The Day Veterans Felt Shame For What We Did To Someone Else's Country - Not Pride
Veterans Day always brings a hell of an array of emotions different than those expressed in speeches of praise and gratitude for veterans of all America's overseas wars, without regard to the justness of any of these wars.
How 'bout the veteran who killed an Iraqi, maybe a child, in what Obama has long called a "dumb war", a "rash war", and an unnecessary war? How does this veteran feel on Veterans Day? - how does he feel on any and every day he thinks back on the pain he brought to someone in that persons own home, so far away from his own.
- a veteran who has seen dead Afghani civilians after an air-strike and knows that all the 9/11 suicide terrorists were from Saudi Arabia and not Afghanistan?
- a veteran pilot who followed orders and let loose missiles over Libya, Somalia, or Pakistan and afterward read the Associated Press article that reported the high number of civilians killed and maimed?
- a veteran who remembers watching napalm being dropped on poor villages, and later learned that his military dropped more than twice the tonnage of bombs during all of the Second World War on the little agricultural French colony of Vietnam.
-a veteran draftee who said he had to kill a Vietnamese patriot defending his country, "It was him or me." He pointed out that Muhammad Ali refused to be drafted, insisting that he had no quarrel with the Viet Cong, but he was famous and had lawyers, "I would have had to go to jail." How does he feel on Veterans Day? "Like a chump," he said.
- a veteran who returned to the States and read about the Vietnam War having been a 'mistake', went to a library and looked up the war in the Encyclopedia Britannica, and found Truman went against Roosevelt's promise and brought the French Army back into U.S. ships to re-conquer its colony, which fascist Vichy France had turned over to the occupying Japanese army; read how Truman used billions of U.S. taxpayer funds to back the French for eight years until the French were defeated by Ho Chi Minh's nationalist forces; read how Eisenhower admitted Ho Chi Minh would have easily won an all Vietnam election that Ike blocked.
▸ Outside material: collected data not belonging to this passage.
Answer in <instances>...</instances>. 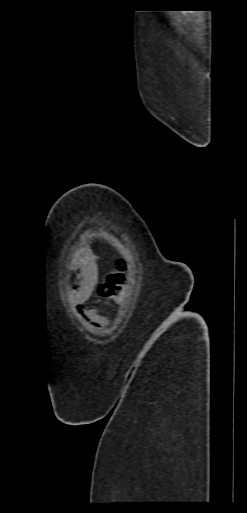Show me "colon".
<instances>
[{
    "label": "colon",
    "mask_w": 247,
    "mask_h": 513,
    "mask_svg": "<svg viewBox=\"0 0 247 513\" xmlns=\"http://www.w3.org/2000/svg\"><path fill=\"white\" fill-rule=\"evenodd\" d=\"M124 283V271L115 269L110 272L103 281L98 285L97 291L99 295L105 298H113L121 293Z\"/></svg>",
    "instance_id": "5ec220e1"
}]
</instances>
Does he feel like anything but a dummy?
Does Veterans Day remind New School U. President Bob Kerrey how he sometimes feels when he looks into the eyes of his children and remembers the nineteen Vietnamese girls and one infant who never grew up but instead were gunned down by the Navy Seal unit Kerrey commanded?
Veteran airmen who once mercilessly carpet bombed the plains of Laos and other compatriots who decades later did the same over the jungles and rice paddies of Cambodia - don't all have the same queasiness about what they did regardless of Veterans Day orations proclaiming them honors?
Veterans who participated in the bloody blitz of Panama, - or in the slaughtering intervention on the side of the army of the Dominican Republic fighting against those who successfully rebelled and were about to re-install their overthrown elected president - or in the conquering of the tiny island of Grenada - many surely have conflicting thoughts about the fairness of these life-taking beligerencies.
How did 'prisoner of war hero' John McCain feel on Veterans Day as he reflected back on the men, women and children casualties far below his aircraft during his twenty-three bombing runs over Hanoi? Is he really at peace with his God?
Those who are veterans of the horrific loss of life that was the Korean 'police action' against communism can in their maturity look at the reality of now non-communist Russia and two dozen other former communist nations; at Communist China and Communist Vietnam which are economically allied and interwoven within the fabric of the consumer culture of the U.S. - do they not wonder at the sacrifice of millions of lives in Korea for a truce, and three times that Vietnam for a defeat? - some millions of people that could be alive today.
Seems that when capitalism succeeded to block the humanistic reforms of socialism, it begat communist revolution and when capitalism restructured colonial slavery to neocolonialism it begat terrorism - all of which, capitalism included, will not exist eternally in their present forms. Veterans, who have seen the human face of the 'enemy' know best about the phony pretentions of war.
Many veterans of 'The War on Terror' are well aware from the Internet that it was President Jimmy Carter, upon the advice of advisor Zbigniew Bzrezinski, who first supported Islamic fundamentalist hill tribe terror against the women educating socialist government in Kabul in 1979 in order to frighten the Soviet Union into entering its armed forces into Afghanistan. How did veterans of U.S. terror and torture techniques feel on Veterans Day?
Many back from Iraq and Afghanistan might feel heroic, but many others feel like they were had. Had by the coglomerate media cartel, which masked the lies of their President and his gang and justified the wars by slanting the news and mongering fear.
My older veteran friends, who fought against the Nazi Third Reich and the Japanese Empire that attacked and declared war on the United States, feel themselves solid in that understanding that they were fighting in defense of their country. And quite a few of those, who are well read, are well aware that international capitalism flourished in the arming of the Axis powers right up to, and even into, the beginning of the Axis wars of expansion; well known names like Joseph Kennedy and Prescott Bush come to mind as examples of businessmen who made fortunes building up the enemy that our boys would later have to die fighting.